■ **EXERCISE REQUIREMENTS**
Which lines of the entries contain the word "chuťovka"? Please list them.

Data records
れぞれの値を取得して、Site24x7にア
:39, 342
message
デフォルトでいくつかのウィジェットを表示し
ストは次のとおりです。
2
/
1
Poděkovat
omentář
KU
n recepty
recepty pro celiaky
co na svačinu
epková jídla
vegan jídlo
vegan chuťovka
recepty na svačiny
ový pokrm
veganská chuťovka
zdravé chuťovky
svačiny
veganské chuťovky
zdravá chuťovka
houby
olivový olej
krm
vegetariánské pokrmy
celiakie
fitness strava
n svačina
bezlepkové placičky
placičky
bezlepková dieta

---

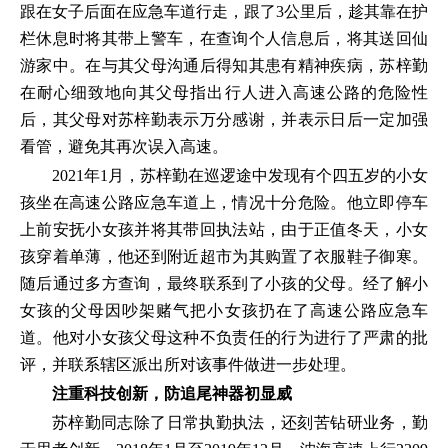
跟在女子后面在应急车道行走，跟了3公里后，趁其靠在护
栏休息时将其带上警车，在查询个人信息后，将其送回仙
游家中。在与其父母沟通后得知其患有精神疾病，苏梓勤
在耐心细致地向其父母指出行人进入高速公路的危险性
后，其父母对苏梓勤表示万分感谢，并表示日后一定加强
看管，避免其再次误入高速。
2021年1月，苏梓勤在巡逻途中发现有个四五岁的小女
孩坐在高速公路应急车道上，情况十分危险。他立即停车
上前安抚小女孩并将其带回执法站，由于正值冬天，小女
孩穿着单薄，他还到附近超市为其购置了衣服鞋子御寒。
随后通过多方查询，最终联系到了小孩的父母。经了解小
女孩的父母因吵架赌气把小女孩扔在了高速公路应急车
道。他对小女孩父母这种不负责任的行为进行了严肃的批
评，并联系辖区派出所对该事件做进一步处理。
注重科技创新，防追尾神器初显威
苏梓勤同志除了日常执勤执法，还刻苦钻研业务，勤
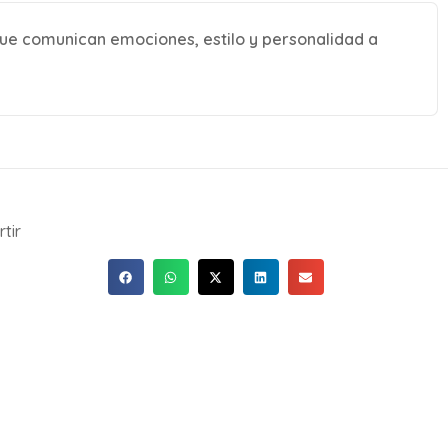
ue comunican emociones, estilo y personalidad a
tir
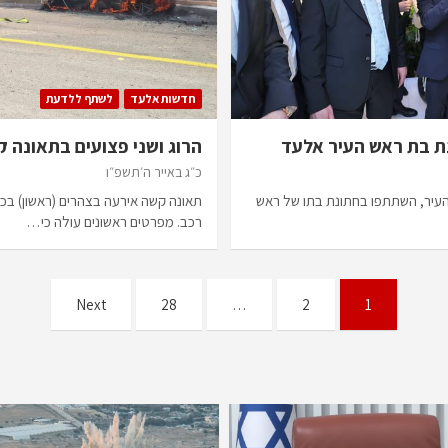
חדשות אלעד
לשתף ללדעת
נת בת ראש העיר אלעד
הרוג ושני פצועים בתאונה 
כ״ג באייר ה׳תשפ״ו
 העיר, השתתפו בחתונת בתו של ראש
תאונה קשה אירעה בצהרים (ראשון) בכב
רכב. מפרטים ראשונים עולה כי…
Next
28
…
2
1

...

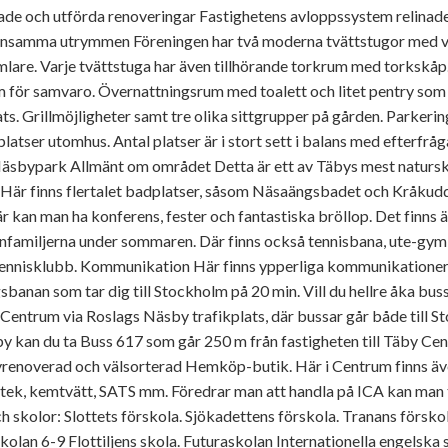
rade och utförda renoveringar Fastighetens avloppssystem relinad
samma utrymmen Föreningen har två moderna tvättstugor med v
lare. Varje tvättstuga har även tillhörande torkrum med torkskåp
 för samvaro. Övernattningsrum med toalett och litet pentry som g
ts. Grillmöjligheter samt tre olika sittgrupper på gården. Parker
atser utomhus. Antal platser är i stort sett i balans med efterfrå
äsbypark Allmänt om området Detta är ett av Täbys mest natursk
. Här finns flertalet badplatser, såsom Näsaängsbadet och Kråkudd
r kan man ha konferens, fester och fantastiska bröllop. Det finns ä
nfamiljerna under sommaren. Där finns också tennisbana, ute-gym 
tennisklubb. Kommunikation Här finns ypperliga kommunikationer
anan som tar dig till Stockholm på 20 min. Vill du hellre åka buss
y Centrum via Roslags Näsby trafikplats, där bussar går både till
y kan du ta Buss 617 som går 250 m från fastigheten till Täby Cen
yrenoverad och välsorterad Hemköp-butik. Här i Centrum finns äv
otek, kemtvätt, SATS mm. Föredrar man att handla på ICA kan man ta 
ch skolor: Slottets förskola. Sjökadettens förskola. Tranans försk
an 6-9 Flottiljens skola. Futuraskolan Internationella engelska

■ **COMPLETED EXERCISE**
vegan chuťovka
veganská chuťovka
zdravá chuťovka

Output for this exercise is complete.